__Given information__
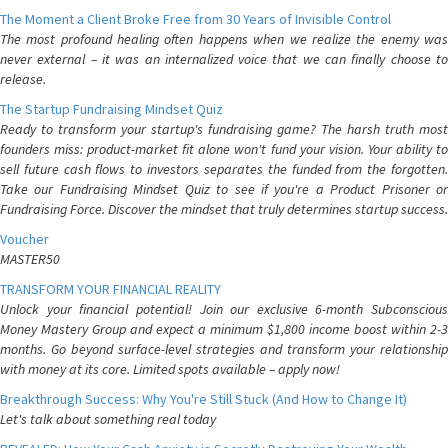
The Moment a Client Broke Free from 30 Years of Invisible Control
The most profound healing often happens when we realize the enemy was
never external – it was an internalized voice that we can finally choose to
release.
The Startup Fundraising Mindset Quiz
Ready to transform your startup's fundraising game? The harsh truth most
founders miss: product-market fit alone won't fund your vision. Your ability to
sell future cash flows to investors separates the funded from the forgotten.
Take our Fundraising Mindset Quiz to see if you're a Product Prisoner or
Fundraising Force. Discover the mindset that truly determines startup success.
Voucher
MASTER50
TRANSFORM YOUR FINANCIAL REALITY
Unlock your financial potential! Join our exclusive 6-month Subconscious
Money Mastery Group and expect a minimum $1,800 income boost within 2-3
months. Go beyond surface-level strategies and transform your relationship
with money at its core. Limited spots available – apply now!
Breakthrough Success: Why You're Still Stuck (And How to Change It)
Let's talk about something real today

__Exercise details__
Wherever the string "most" turns up in the material, copy the whole line.

__Response area__
The most profound healing often happens when we realize the enemy was
Ready to transform your startup's fundraising game? The harsh truth most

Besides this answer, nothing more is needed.